そうやって今までの自分を作り上げてきたものから無理矢理自分を引き剥がすようにして、私は類と別れた。
涙を拭う。あの頃のことは、ずっと思い出さないようにしていた。知らない場所で、誰とも親しくならないようにして、それなりの忙しさから小さな愉しみを拾い上げる生活に浸って、昔を振り返る暇などないのだと自分をごまかして、ずっと目を逸らしていた。
それでもずっと、あの時の痛みは残っていた。忘れられなかった。自分のために忘れるべきだとわかっていても、目を逸らして、傷を癒そうともせず、痛みを痛みのまま保存しておいた。

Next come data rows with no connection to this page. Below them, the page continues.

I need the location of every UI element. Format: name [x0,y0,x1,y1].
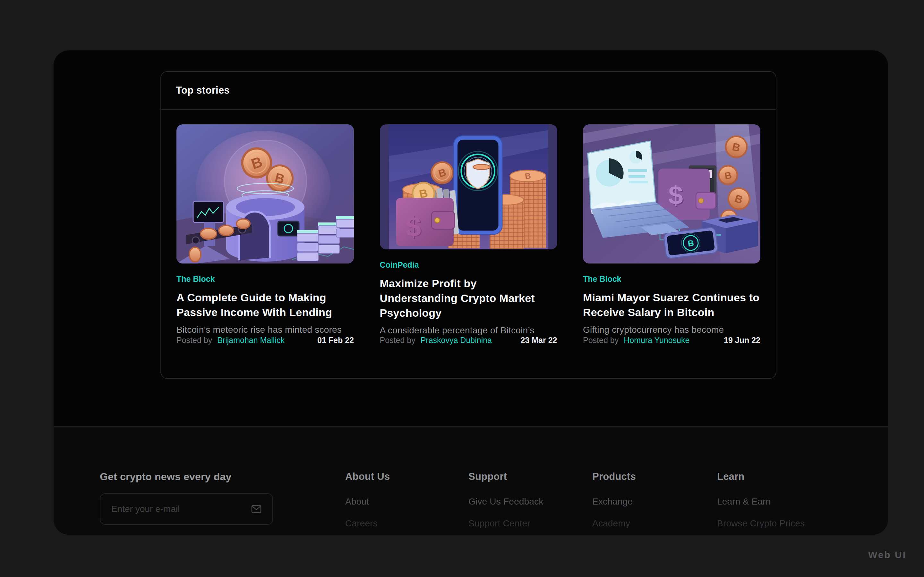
card-source[interactable]: The Block [583,274,760,284]
card-title: Maximize Profit by Understanding Crypto … [380,276,557,320]
footer-link-about[interactable]: About [345,496,390,507]
top-stories-section: Top stories [160,71,776,379]
footer-link-browse-crypto-prices[interactable]: Browse Crypto Prices [717,518,804,529]
author-link[interactable]: Brijamohan Mallick [217,335,284,345]
footer-column-title: Products [592,471,636,482]
card-description: Gifting cryptocurrency has become [583,325,760,335]
card-meta: Posted by Homura Yunosuke 19 Jun 22 [583,335,760,345]
footer-link-academy[interactable]: Academy [592,518,636,529]
main-panel: Top stories [53,50,888,535]
laptop-wallet-bitcoin-transfer-illustration: B B B B [583,124,760,263]
posted-by-label: Posted by [176,335,212,345]
news-card[interactable]: B B [380,124,557,355]
svg-text:B: B [687,238,694,248]
footer: Get crypto news every day About Us About… [53,426,888,535]
footer-link-give-us-feedback[interactable]: Give Us Feedback [468,496,543,507]
newsletter-heading: Get crypto news every day [100,471,232,483]
svg-text:$: $ [405,211,421,242]
posted-by-label: Posted by [380,335,415,345]
card-thumbnail: B B [176,124,354,263]
author-link[interactable]: Praskovya Dubinina [421,335,492,345]
footer-column-title: Support [468,471,543,482]
mail-icon[interactable] [251,505,262,513]
card-description: A considerable percentage of Bitcoin’s [380,326,557,335]
footer-link-learn-and-earn[interactable]: Learn & Earn [717,496,804,507]
card-meta: Posted by Brijamohan Mallick 01 Feb 22 [176,335,354,345]
author-link[interactable]: Homura Yunosuke [624,335,690,345]
footer-link-exchange[interactable]: Exchange [592,496,636,507]
svg-text:B: B [524,171,531,181]
section-title: Top stories [176,85,230,96]
card-title: A Complete Guide to Making Passive Incom… [176,290,354,319]
stories-header: Top stories [161,72,776,110]
cards-row: B B [161,110,776,355]
card-source[interactable]: CoinPedia [380,260,557,269]
web-ui-watermark: Web UI [868,550,906,560]
news-card[interactable]: B B [176,124,354,355]
card-date: 01 Feb 22 [317,335,354,345]
card-title: Miami Mayor Suarez Continues to Receive … [583,290,760,319]
card-date: 23 Mar 22 [521,335,557,345]
posted-by-label: Posted by [583,335,619,345]
phone-security-shield-illustration: B B [380,124,557,250]
card-thumbnail: B B [380,124,557,250]
footer-column-support: Support Give Us Feedback Support Center [468,471,543,529]
card-thumbnail: B B B B [583,124,760,263]
footer-column-learn: Learn Learn & Earn Browse Crypto Prices [717,471,804,529]
card-meta: Posted by Praskovya Dubinina 23 Mar 22 [380,335,557,345]
footer-column-about-us: About Us About Careers [345,471,390,529]
newsletter-email-box[interactable] [100,493,273,525]
footer-link-careers[interactable]: Careers [345,518,390,529]
footer-column-title: Learn [717,471,804,482]
card-description: Bitcoin’s meteoric rise has minted score… [176,325,354,335]
footer-link-support-center[interactable]: Support Center [468,518,543,529]
svg-text:$: $ [668,181,683,210]
news-card[interactable]: B B B B [583,124,760,355]
bitcoin-minting-machine-illustration: B B [176,124,354,263]
email-input[interactable] [111,504,251,514]
card-source[interactable]: The Block [176,274,354,284]
footer-column-title: About Us [345,471,390,482]
footer-column-products: Products Exchange Academy [592,471,636,529]
card-date: 19 Jun 22 [724,335,760,345]
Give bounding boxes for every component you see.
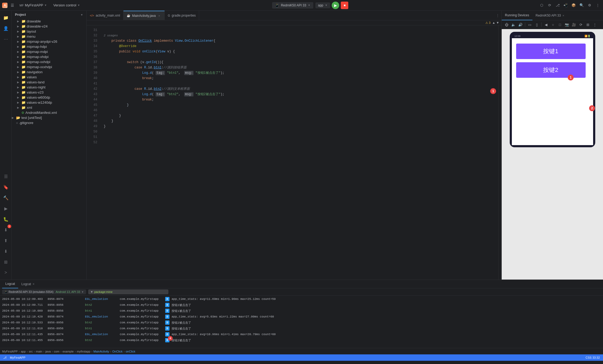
version-control-button[interactable]: Version control ▼ — [51, 2, 82, 8]
logcat-tab[interactable]: Logcat — [2, 280, 18, 288]
sidebar-item-drawable-v24[interactable]: ▶ 📁 drawable-v24 — [12, 24, 86, 29]
item-label: values-w600dp — [27, 95, 50, 99]
screenshot-btn[interactable]: 📷 — [564, 21, 570, 28]
folder-icon: 📁 — [21, 85, 26, 89]
sidebar-item-mipmap-mdpi[interactable]: ▶ 📁 mipmap-mdpi — [12, 49, 86, 54]
sidebar-item-mipmap-xxxhdpi[interactable]: ▶ 📁 mipmap-xxxhdpi — [12, 64, 86, 69]
sidebar-item-values-night[interactable]: ▶ 📁 values-night — [12, 85, 86, 90]
settings-icon[interactable]: ⚙ — [586, 2, 593, 9]
sidebar-item-drawable[interactable]: ▶ 📁 drawable — [12, 19, 86, 24]
sidebar-item-values-w600dp[interactable]: ▶ 📁 values-w600dp — [12, 95, 86, 100]
log-row: 2024-05-09 16:12:10.089 8956-8956 btn1 c… — [0, 308, 603, 314]
code-editor[interactable]: 31 32 33 34 35 36 37 38 39 40 41 42 43 4… — [87, 25, 501, 280]
power-btn[interactable]: ⏻ — [503, 21, 510, 28]
debug-icon[interactable]: 🐛 — [1, 214, 11, 224]
sidebar-item-navigation[interactable]: ▶ 📁 navigation — [12, 69, 86, 75]
git-icon[interactable]: ⎇ — [554, 2, 561, 9]
refresh-btn[interactable]: ⟳ — [578, 21, 584, 28]
crumb-src[interactable]: src — [29, 350, 33, 353]
tab-gradle[interactable]: G gradle.properties — [165, 11, 199, 20]
tab-activity-main[interactable]: </> activity_main.xml — [87, 11, 123, 20]
version-control-dropdown-icon[interactable]: ▼ — [77, 4, 80, 7]
device-selector[interactable]: 📱 RedmiK50 API 33 ▼ — [272, 2, 313, 9]
app-selector[interactable]: app ▼ — [315, 2, 330, 8]
version-control-label: Version control — [53, 3, 76, 7]
project-name-button[interactable]: MF MyFirstAPP ▼ — [17, 2, 49, 8]
crumb-java[interactable]: java — [45, 350, 51, 353]
structure-icon[interactable]: ☰ — [1, 172, 11, 181]
vol-up-btn[interactable]: 🔊 — [517, 21, 524, 28]
sidebar-item-values-v23[interactable]: ▶ 📁 values-v23 — [12, 90, 86, 95]
crumb-main[interactable]: main — [36, 350, 42, 353]
device-tab-close[interactable]: × — [562, 14, 564, 17]
logcat-tab2[interactable]: Logcat × — [18, 280, 38, 288]
stop-button[interactable]: ■ — [341, 2, 348, 9]
sidebar-item-test[interactable]: ▶ 📂 test [unitTest] — [12, 115, 86, 120]
profiler-icon[interactable]: ⬡ — [538, 2, 545, 9]
sidebar-item-values[interactable]: ▶ 📁 values — [12, 75, 86, 80]
sdk-manager-icon[interactable]: 📦 — [570, 2, 577, 9]
device-screen: 按键1 按键2 — [512, 38, 593, 145]
plugins-icon[interactable]: ⊞ — [1, 257, 11, 267]
bookmarks-icon[interactable]: 🔖 — [1, 182, 11, 192]
portrait-btn[interactable]: ▭ — [527, 21, 533, 28]
sidebar-item-gitignore[interactable]: ▶ ○ .gitignore — [12, 120, 86, 125]
project-dropdown-icon[interactable]: ▼ — [44, 4, 47, 7]
menu-icon[interactable]: ☰ — [10, 2, 15, 9]
crumb-onclick-method[interactable]: onClick — [126, 350, 135, 353]
warning-up-arrow[interactable]: ▲ — [492, 21, 495, 25]
panel-tab-device[interactable]: RedmiK50 API 33 × — [532, 11, 567, 20]
crumb-com[interactable]: com — [54, 350, 59, 353]
more-panel-btn[interactable]: ⋮ — [592, 21, 598, 28]
search-icon[interactable]: 🔍 — [578, 2, 585, 9]
build-icon[interactable]: 🔨 — [1, 193, 11, 203]
more-icon2[interactable]: > — [1, 268, 11, 277]
device-manager-icon[interactable]: 📲 — [562, 2, 569, 9]
panel-tab-running-devices[interactable]: Running Devices — [502, 11, 532, 20]
tab-close-mainactivity[interactable]: × — [157, 14, 161, 18]
sidebar-item-mipmap-xhdpi[interactable]: ▶ 📁 mipmap-xhdpi — [12, 54, 86, 59]
sidebar-item-mipmap-hdpi[interactable]: ▶ 📁 mipmap-hdpi — [12, 44, 86, 49]
crumb-myfirstapp[interactable]: MyFirstAPP — [2, 350, 18, 353]
more-tools-icon[interactable]: ⋯ — [1, 34, 11, 44]
warning-down-arrow[interactable]: ▼ — [496, 21, 499, 25]
tab-mainactivity[interactable]: ☕ MainActivity.java × — [123, 11, 164, 20]
sidebar-item-androidmanifest[interactable]: ▶ ⚙ AndroidManifest.xml — [12, 110, 86, 115]
crumb-onclick-class[interactable]: OnClick — [112, 350, 123, 353]
square-btn[interactable]: □ — [557, 21, 563, 28]
item-label: mipmap-xxhdpi — [27, 60, 50, 64]
device-select[interactable]: 📱 RedmiK50 API 33 (emulator-5554) Androi… — [2, 289, 86, 294]
crumb-app[interactable]: app — [21, 350, 26, 353]
tab-more-button[interactable]: ⋮ — [494, 14, 501, 17]
sidebar-item-xml[interactable]: ▶ 📁 xml — [12, 105, 86, 110]
grid-btn[interactable]: ⊞ — [585, 21, 591, 28]
sidebar-item-values-land[interactable]: ▶ 📁 values-land — [12, 80, 86, 85]
sidebar-item-values-w1240dp[interactable]: ▶ 📁 values-w1240dp — [12, 100, 86, 105]
sidebar-item-menu[interactable]: ▶ 📁 menu — [12, 34, 86, 39]
upload-icon[interactable]: ⬆ — [1, 236, 11, 245]
sidebar-item-layout[interactable]: ▶ 📁 layout — [12, 29, 86, 34]
crumb-mainactivity[interactable]: MainActivity — [94, 350, 109, 353]
logcat-close[interactable]: × — [33, 282, 34, 286]
vol-down-btn[interactable]: 🔈 — [510, 21, 517, 28]
down-icon[interactable]: ⬇ — [1, 246, 11, 256]
camera-btn[interactable]: 🎥 — [571, 21, 577, 28]
device-btn2[interactable]: 按键2 — [516, 62, 586, 78]
home-btn[interactable]: ○ — [550, 21, 556, 28]
crumb-myfirstapp2[interactable]: myfirstapp — [77, 350, 90, 353]
editor-scrollbar[interactable] — [498, 25, 501, 280]
arrow-icon: ▶ — [17, 20, 20, 23]
sidebar-item-mipmap-xxhdpi[interactable]: ▶ 📁 mipmap-xxhdpi — [12, 59, 86, 64]
crumb-example[interactable]: example — [63, 350, 74, 353]
project-view-icon[interactable]: 📁 — [1, 13, 11, 22]
sidebar-item-mipmap-anydpi[interactable]: ▶ 📁 mipmap-anydpi-v26 — [12, 39, 86, 44]
prev-btn[interactable]: ◀ — [543, 21, 549, 28]
device-btn1[interactable]: 按键1 — [516, 44, 586, 59]
find-icon[interactable]: 👤 — [1, 24, 11, 33]
landscape-btn[interactable]: ▯ — [534, 21, 540, 28]
more-icon[interactable]: ⋮ — [594, 2, 601, 9]
filter-box[interactable]: ▼ package:mine — [88, 289, 168, 294]
sync-icon[interactable]: ⟳ — [546, 2, 553, 9]
run-button[interactable]: ▶ — [332, 2, 339, 9]
run-icon[interactable]: ▶ — [1, 204, 11, 213]
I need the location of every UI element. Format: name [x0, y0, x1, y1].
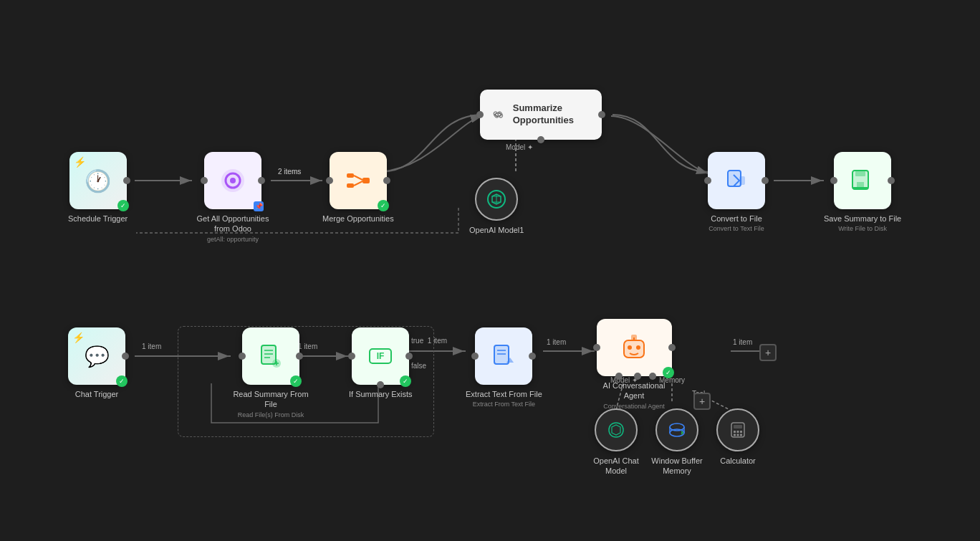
port-right [598, 111, 605, 118]
node-sublabel-read: Read File(s) From Disk [238, 411, 304, 418]
svg-rect-71 [737, 431, 739, 433]
svg-rect-25 [347, 173, 354, 178]
openai-icon [486, 188, 507, 210]
node-label-openai-chat: OpenAI Chat Model [587, 456, 645, 477]
svg-rect-74 [737, 434, 739, 436]
edge-label-1item-chat: 1 item [142, 343, 161, 350]
status-badge-if: ✓ [400, 375, 411, 387]
robot-icon [618, 332, 650, 363]
trigger-icon-chat: ⚡ [72, 332, 85, 343]
svg-point-60 [628, 345, 632, 350]
node-label-if: If Summary Exists [349, 389, 413, 399]
node-chat-trigger[interactable]: 💬 ⚡ ✓ Chat Trigger [68, 327, 125, 399]
port-right [383, 177, 390, 184]
node-if-summary-exists[interactable]: IF ✓ If Summary Exists [349, 327, 413, 399]
svg-point-24 [230, 178, 236, 183]
node-label-memory: Window Buffer Memory [648, 456, 706, 477]
svg-rect-43 [855, 171, 865, 176]
port-right [762, 177, 769, 184]
port-left [476, 111, 484, 118]
node-convert-to-file[interactable]: Convert to File Convert to Text File [708, 152, 765, 232]
port-left [348, 353, 355, 360]
svg-rect-73 [734, 434, 736, 436]
node-label-extract: Extract Text From File [466, 389, 542, 399]
node-label-getall: Get All Opportunities from Odoo [193, 214, 272, 234]
port-right [888, 177, 895, 184]
read-file-icon [258, 343, 284, 369]
connections-layer [0, 0, 980, 541]
workflow-canvas[interactable]: 2 items 1 item 1 item true 1 item false … [0, 0, 980, 541]
port-right [258, 177, 265, 184]
status-badge-agent: ✓ [663, 367, 674, 378]
node-sublabel-getall: getAll: opportunity [207, 236, 259, 243]
port-bottom-tool [649, 373, 656, 380]
openai-small-icon [606, 420, 626, 440]
node-label-read: Read Summary From File [231, 389, 310, 410]
port-left [326, 177, 333, 184]
edge-2items: 2 items [278, 168, 301, 176]
node-sublabel-save: Write File to Disk [838, 225, 887, 232]
node-ai-agent[interactable]: ✓ AI Conversational Agent Conversational… [595, 319, 673, 410]
edge-label-1item-agent: 1 item [733, 338, 752, 346]
node-label-calculator: Calculator [720, 456, 756, 466]
port-left [201, 177, 208, 184]
node-label-schedule: Schedule Trigger [68, 214, 128, 224]
node-save-summary[interactable]: Save Summary to File Write File to Disk [824, 152, 901, 232]
chain-icon [491, 104, 506, 125]
status-badge-read: ✓ [290, 375, 302, 387]
node-summarize[interactable]: Summarize Opportunities [480, 90, 602, 140]
svg-line-28 [354, 176, 362, 180]
merge-icon [345, 168, 371, 193]
node-extract-text[interactable]: Extract Text From File Extract From Text… [466, 327, 542, 408]
add-tool-button[interactable]: + [693, 393, 711, 410]
svg-text:IF: IF [377, 351, 385, 361]
node-label-openai1: OpenAI Model1 [469, 225, 524, 235]
port-left [830, 177, 837, 184]
port-right [529, 353, 536, 360]
node-calculator[interactable]: Calculator [716, 408, 759, 466]
svg-rect-27 [362, 178, 370, 183]
port-left [593, 344, 600, 351]
port-right [405, 353, 413, 360]
svg-rect-26 [347, 183, 354, 188]
status-badge: ✓ [117, 200, 129, 211]
status-badge: ✓ [378, 200, 389, 211]
port-left [704, 177, 711, 184]
svg-rect-75 [740, 434, 742, 436]
memory-icon [667, 420, 687, 440]
node-get-all-opps[interactable]: 📌 Get All Opportunities from Odoo getAll… [193, 152, 272, 243]
node-merge-opps[interactable]: ✓ Merge Opportunities [322, 152, 394, 224]
port-bottom-model [615, 373, 623, 380]
port-right [668, 344, 676, 351]
node-openai-model1[interactable]: OpenAI Model1 [469, 178, 524, 235]
svg-rect-54 [494, 345, 509, 364]
port-left [239, 353, 246, 360]
node-label-merge: Merge Opportunities [322, 214, 394, 224]
edge-label-model: Model ✦ [506, 143, 533, 151]
port-bottom [537, 136, 544, 143]
svg-rect-36 [728, 171, 741, 186]
node-label-agent: AI Conversational Agent [595, 380, 673, 401]
save-icon [850, 168, 875, 193]
node-schedule-trigger[interactable]: 🕐 ⚡ ✓ Schedule Trigger [68, 152, 128, 224]
pin-badge: 📌 [254, 201, 264, 211]
status-badge-chat: ✓ [116, 375, 128, 387]
node-read-summary[interactable]: ✓ Read Summary From File Read File(s) Fr… [231, 327, 310, 418]
svg-line-29 [354, 181, 362, 186]
summarize-text: Summarize Opportunities [513, 102, 591, 127]
node-openai-chat-model[interactable]: OpenAI Chat Model [587, 408, 645, 477]
node-sublabel-convert: Convert to Text File [708, 225, 764, 232]
add-connection-button[interactable]: + [759, 344, 777, 361]
node-window-buffer-memory[interactable]: Window Buffer Memory [648, 408, 706, 477]
port-right [296, 353, 303, 360]
if-icon: IF [368, 343, 393, 369]
svg-rect-72 [740, 431, 742, 433]
port-right [123, 177, 130, 184]
trigger-icon: ⚡ [74, 156, 86, 168]
edge-label-1item-extract: 1 item [547, 338, 566, 346]
port-right [122, 353, 129, 360]
svg-rect-38 [739, 176, 745, 185]
port-bottom-memory [634, 373, 641, 380]
odoo-icon [220, 168, 246, 193]
node-label-chat: Chat Trigger [75, 389, 119, 399]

後悔を、していたのだと思う。あんなふうに傷ついて、あんなふうに傷つけることなどなかったのだと。もっとちゃんとしたやり方があったはずなのだと。だから、やり直したかった。もう一度恋人同士になりたいと、思っていたわけではない。でももっと傷つかずに一緒に居る方法が、あるはずだと。でも間違っていた。間違っていることも、本当は再会したときにはわかっていたのに。私と類では、うまくいくわけがない。わかっていた。どんな形であれ、また苦しむことになる。それでも。
それでも。
目を瞑る。私という卑怯で独りよがりな人間の何層にもなった欺瞞の、奥の、奥にあるもの。自分の思惑さえ届かないほど場所に、ずっと大切にしていたもの。
私は今の類を、愛してはいない。愛せない。わかっていた。それでは一緒にいても、苦しむばかりだ。わかっていた。それでも。
それでも、取り戻したいものが、あった。取り戻せないとわかっていても、あきらめることのできないものが。孤独で空虚な一人ぼっちの私を、ずっとずっと温めてくれる、ちいさな、けれどいつまでも消えない、遠い、過去にしかない、光が。